## Your objective
Restate the entries below without a single change.
[Data under study — start]
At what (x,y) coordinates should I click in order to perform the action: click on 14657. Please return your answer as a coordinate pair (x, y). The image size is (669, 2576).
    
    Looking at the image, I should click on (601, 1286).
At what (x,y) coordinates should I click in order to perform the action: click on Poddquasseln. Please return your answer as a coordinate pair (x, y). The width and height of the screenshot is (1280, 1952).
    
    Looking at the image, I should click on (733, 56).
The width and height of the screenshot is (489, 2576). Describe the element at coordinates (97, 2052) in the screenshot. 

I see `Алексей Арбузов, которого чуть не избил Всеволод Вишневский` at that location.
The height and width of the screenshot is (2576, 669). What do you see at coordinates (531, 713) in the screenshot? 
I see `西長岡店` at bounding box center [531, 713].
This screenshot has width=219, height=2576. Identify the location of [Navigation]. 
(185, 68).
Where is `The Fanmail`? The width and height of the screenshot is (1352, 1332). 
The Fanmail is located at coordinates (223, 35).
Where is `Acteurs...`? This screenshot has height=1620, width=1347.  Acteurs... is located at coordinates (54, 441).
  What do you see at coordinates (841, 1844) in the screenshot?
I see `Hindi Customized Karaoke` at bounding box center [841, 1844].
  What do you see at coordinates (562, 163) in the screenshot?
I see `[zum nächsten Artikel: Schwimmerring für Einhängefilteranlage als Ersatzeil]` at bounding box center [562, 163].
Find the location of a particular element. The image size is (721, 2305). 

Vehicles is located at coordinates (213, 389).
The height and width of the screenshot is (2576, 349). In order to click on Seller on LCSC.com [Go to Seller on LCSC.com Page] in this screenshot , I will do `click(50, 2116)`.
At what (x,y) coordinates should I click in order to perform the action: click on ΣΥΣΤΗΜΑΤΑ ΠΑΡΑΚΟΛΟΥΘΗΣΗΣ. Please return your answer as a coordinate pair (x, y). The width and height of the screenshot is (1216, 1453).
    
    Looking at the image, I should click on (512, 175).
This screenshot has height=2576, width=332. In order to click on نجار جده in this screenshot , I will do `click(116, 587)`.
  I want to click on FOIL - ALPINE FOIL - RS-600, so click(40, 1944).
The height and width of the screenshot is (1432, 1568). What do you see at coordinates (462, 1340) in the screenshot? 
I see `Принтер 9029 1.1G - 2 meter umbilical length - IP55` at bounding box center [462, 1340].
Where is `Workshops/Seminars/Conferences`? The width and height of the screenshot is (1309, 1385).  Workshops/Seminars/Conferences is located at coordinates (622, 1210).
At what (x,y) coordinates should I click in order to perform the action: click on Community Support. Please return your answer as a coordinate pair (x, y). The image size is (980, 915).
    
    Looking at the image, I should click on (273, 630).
[Data under study — finish]
## Task result
At what (x,y) coordinates should I click in order to perform the action: click on 14657. Please return your answer as a coordinate pair (x, y). The image size is (669, 2576).
    
    Looking at the image, I should click on (601, 1286).
At what (x,y) coordinates should I click in order to perform the action: click on Poddquasseln. Please return your answer as a coordinate pair (x, y). The width and height of the screenshot is (1280, 1952).
    
    Looking at the image, I should click on (733, 56).
The width and height of the screenshot is (489, 2576). Describe the element at coordinates (97, 2052) in the screenshot. 

I see `Алексей Арбузов, которого чуть не избил Всеволод Вишневский` at that location.
The height and width of the screenshot is (2576, 669). What do you see at coordinates (531, 713) in the screenshot? 
I see `西長岡店` at bounding box center [531, 713].
This screenshot has width=219, height=2576. Identify the location of [Navigation]. 
(185, 68).
Where is `The Fanmail`? The width and height of the screenshot is (1352, 1332). 
The Fanmail is located at coordinates (223, 35).
Where is `Acteurs...`? This screenshot has height=1620, width=1347.  Acteurs... is located at coordinates (54, 441).
  What do you see at coordinates (841, 1844) in the screenshot?
I see `Hindi Customized Karaoke` at bounding box center [841, 1844].
  What do you see at coordinates (562, 163) in the screenshot?
I see `[zum nächsten Artikel: Schwimmerring für Einhängefilteranlage als Ersatzeil]` at bounding box center [562, 163].
Find the location of a particular element. The image size is (721, 2305). 

Vehicles is located at coordinates (213, 389).
The height and width of the screenshot is (2576, 349). In order to click on Seller on LCSC.com [Go to Seller on LCSC.com Page] in this screenshot , I will do `click(50, 2116)`.
At what (x,y) coordinates should I click in order to perform the action: click on ΣΥΣΤΗΜΑΤΑ ΠΑΡΑΚΟΛΟΥΘΗΣΗΣ. Please return your answer as a coordinate pair (x, y). The width and height of the screenshot is (1216, 1453).
    
    Looking at the image, I should click on (512, 175).
This screenshot has height=2576, width=332. In order to click on نجار جده in this screenshot , I will do `click(116, 587)`.
  I want to click on FOIL - ALPINE FOIL - RS-600, so click(40, 1944).
The height and width of the screenshot is (1432, 1568). What do you see at coordinates (462, 1340) in the screenshot? 
I see `Принтер 9029 1.1G - 2 meter umbilical length - IP55` at bounding box center [462, 1340].
Where is `Workshops/Seminars/Conferences`? The width and height of the screenshot is (1309, 1385).  Workshops/Seminars/Conferences is located at coordinates (622, 1210).
At what (x,y) coordinates should I click in order to perform the action: click on Community Support. Please return your answer as a coordinate pair (x, y). The image size is (980, 915).
    
    Looking at the image, I should click on (273, 630).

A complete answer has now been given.